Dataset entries
● ● ● ● ●

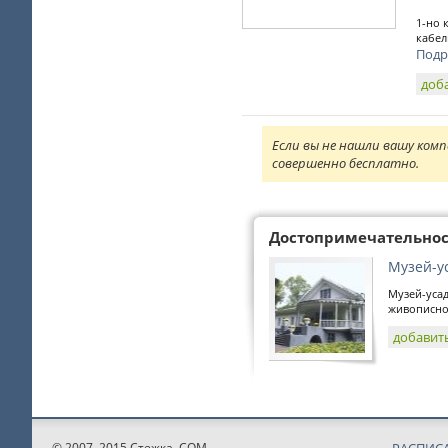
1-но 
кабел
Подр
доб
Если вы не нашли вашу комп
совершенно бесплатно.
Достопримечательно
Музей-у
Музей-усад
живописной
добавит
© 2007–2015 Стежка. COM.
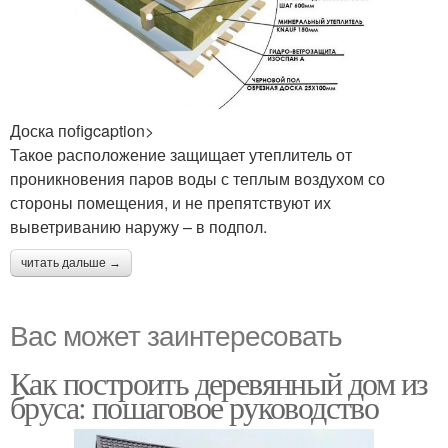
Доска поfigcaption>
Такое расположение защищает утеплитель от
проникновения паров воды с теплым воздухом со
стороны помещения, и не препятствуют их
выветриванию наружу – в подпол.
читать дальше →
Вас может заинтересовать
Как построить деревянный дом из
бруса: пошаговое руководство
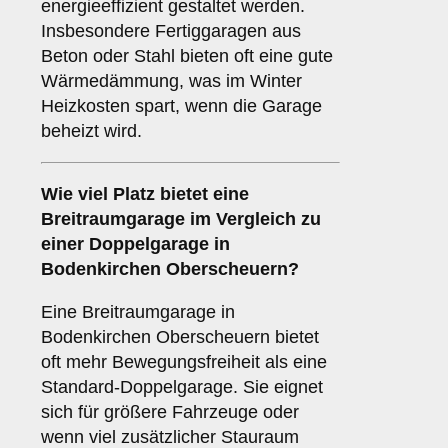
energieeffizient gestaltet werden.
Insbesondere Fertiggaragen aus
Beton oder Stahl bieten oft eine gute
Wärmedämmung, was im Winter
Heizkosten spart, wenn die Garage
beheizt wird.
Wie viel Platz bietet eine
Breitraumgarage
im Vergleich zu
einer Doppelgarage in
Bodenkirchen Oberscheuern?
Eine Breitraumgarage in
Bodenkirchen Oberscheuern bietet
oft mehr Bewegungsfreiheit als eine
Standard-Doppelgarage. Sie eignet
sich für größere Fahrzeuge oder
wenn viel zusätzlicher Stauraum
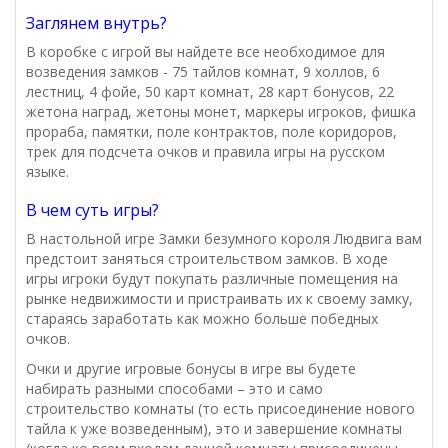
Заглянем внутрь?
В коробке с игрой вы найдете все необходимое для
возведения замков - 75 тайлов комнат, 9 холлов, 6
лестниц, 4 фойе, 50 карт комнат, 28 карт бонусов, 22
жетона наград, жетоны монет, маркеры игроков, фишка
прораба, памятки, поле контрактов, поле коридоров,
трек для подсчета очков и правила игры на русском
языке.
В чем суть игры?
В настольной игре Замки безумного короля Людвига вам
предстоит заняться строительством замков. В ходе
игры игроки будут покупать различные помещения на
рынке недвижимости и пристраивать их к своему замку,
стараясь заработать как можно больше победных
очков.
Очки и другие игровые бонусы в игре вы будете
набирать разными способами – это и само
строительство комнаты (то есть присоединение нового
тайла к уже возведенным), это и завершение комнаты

● ● ● ● ●

▶ [Exercise objective]
Write out each line exactly, starting with the line that contains "набирать разными способами – это и само" and stopping after the last line of the data.

▶ [The answer]
набирать разными способами – это и само
строительство комнаты (то есть присоединение нового
тайла к уже возведенным), это и завершение комнаты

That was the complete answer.